BFC, BANGKA BELITUNG — Setelah kasus udang Indonesia yang terpapar zat radioaktif Cesium-137 (Cs-137) mencuat, kini giliran satu kontainer berisi cengkih yang dikembalikan oleh Amerika Serikat (AS) karena alasan serupa.
Pemerintah Indonesia melalui Satgas Cs-137 mengonfirmasi bahwa kontainer tersebut akan tiba kembali di Pelabuhan Tanjung Perak, Surabaya, pada awal November 2025 untuk dilakukan pemeriksaan lanjutan.
Ketua Bidang Diplomasi dan Komunikasi Publik Satgas Cs-137, Bara Krishna Hasibuan, menjelaskan bahwa keterlambatan pengiriman membuat kontainer baru tiba pada 1 November 2025.
Tim gabungan yang terdiri dari Bapeten, BRIN, Bea Cukai, dan sejumlah instansi terkait kini bersiap melakukan pemeriksaan menyeluruh guna memastikan tingkat kontaminasi dan asal paparan Cs-137 tersebut.
Temuan awal berasal dari Food and Drug Administration (FDA) AS yang mendeteksi paparan zat radioaktif Cs-137 pada cengkih kiriman PT Natural Java Spice (PT NJS) asal Surabaya.

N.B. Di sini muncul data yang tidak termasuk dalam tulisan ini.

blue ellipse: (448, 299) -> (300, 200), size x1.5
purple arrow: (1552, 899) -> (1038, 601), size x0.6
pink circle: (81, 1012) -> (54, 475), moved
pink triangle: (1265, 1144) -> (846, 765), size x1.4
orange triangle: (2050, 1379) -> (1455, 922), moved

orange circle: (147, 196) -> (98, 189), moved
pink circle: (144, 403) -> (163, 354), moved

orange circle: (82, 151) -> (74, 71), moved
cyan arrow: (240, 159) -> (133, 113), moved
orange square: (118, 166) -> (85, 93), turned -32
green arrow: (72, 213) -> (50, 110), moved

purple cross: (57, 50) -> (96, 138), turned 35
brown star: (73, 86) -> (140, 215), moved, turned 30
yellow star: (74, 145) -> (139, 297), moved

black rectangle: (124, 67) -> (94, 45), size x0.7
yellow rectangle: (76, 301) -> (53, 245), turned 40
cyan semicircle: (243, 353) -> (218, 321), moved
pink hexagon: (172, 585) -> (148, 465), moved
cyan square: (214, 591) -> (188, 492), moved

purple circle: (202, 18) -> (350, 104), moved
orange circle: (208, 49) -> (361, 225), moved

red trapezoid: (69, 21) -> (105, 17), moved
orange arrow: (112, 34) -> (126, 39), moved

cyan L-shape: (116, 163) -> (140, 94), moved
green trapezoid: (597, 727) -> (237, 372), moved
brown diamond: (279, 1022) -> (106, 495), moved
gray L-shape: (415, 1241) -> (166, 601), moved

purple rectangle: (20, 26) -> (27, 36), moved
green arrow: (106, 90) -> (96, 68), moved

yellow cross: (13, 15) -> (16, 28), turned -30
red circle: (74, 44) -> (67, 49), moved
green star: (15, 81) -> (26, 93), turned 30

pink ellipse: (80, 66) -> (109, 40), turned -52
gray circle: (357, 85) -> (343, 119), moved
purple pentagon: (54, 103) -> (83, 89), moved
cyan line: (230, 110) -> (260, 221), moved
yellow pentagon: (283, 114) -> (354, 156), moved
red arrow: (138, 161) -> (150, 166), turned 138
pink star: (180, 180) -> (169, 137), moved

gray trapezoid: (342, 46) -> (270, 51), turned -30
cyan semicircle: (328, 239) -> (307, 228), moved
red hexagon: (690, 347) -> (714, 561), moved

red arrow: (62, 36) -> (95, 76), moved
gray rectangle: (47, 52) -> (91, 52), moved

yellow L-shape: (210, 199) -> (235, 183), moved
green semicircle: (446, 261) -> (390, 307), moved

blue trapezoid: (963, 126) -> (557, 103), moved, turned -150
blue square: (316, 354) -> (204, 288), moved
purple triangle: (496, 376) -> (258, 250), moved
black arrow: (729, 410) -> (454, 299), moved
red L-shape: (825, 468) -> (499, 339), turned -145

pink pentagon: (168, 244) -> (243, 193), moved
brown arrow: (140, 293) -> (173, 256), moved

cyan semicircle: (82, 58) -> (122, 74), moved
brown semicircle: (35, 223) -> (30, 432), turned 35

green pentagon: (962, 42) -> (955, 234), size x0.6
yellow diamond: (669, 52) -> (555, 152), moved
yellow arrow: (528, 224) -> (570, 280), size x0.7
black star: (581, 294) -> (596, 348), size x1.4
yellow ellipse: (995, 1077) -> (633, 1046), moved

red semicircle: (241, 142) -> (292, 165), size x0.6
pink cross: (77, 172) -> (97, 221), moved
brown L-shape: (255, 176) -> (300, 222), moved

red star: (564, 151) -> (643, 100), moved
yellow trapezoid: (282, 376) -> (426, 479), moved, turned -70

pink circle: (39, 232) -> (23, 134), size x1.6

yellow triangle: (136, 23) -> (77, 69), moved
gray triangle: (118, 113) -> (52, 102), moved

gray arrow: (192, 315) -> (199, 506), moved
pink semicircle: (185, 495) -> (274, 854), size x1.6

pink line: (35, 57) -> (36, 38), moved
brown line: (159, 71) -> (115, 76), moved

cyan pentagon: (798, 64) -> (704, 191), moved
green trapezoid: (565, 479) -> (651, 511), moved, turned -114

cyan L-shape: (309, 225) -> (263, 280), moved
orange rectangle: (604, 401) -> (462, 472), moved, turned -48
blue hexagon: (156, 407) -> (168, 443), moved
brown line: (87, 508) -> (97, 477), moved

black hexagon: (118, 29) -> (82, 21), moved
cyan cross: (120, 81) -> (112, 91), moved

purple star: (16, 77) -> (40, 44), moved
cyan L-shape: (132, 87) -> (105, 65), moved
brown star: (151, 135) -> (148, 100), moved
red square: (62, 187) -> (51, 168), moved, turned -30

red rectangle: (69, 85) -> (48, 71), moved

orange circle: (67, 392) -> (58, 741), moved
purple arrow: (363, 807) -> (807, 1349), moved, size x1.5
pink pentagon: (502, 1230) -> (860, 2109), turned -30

Akibat temuan ini, FDA memblokir seluruh impor rempah dari perusahaan tersebut dan mewajibkan pemeriksaan tambahan terhadap komoditas sejenis asal Indonesia.
Kasus paparan zat radioaktif pada produk pangan ekspor memantik keprihatinan luas di dalam negeri. Publik mempertanyakan bagaimana bahan pangan bisa terkontaminasi zat radioaktif, sementara di saat yang sama ada rencana menggulirkan pembangunan Pembangkit Listrik Tenaga Nuklir (PLTN) di Pulau Gelasa, Kabupaten Bangka Tengah, Provinsi Kepulauan Bangka Belitung.
Kekhawatiran muncul secara logis, jika udang dan cengkih saja bisa terpapar radioaktif tanpa sumber nuklir resmi di Indonesia, bagaimana nasib masyarakat Bangka Belitung jika kelak PLTN benar-benar beroperasi di wilayah mereka?
Bangka Belitung dikenal sebagai daerah dengan kekayaan sumber daya hayati, mulai dari hasil laut seperti ikan, cumi-cumi, lobster, dan kepiting hingga komoditas unggulan darat seperti lada, sawit, kelapa, cokelat, dan rempah-rempah.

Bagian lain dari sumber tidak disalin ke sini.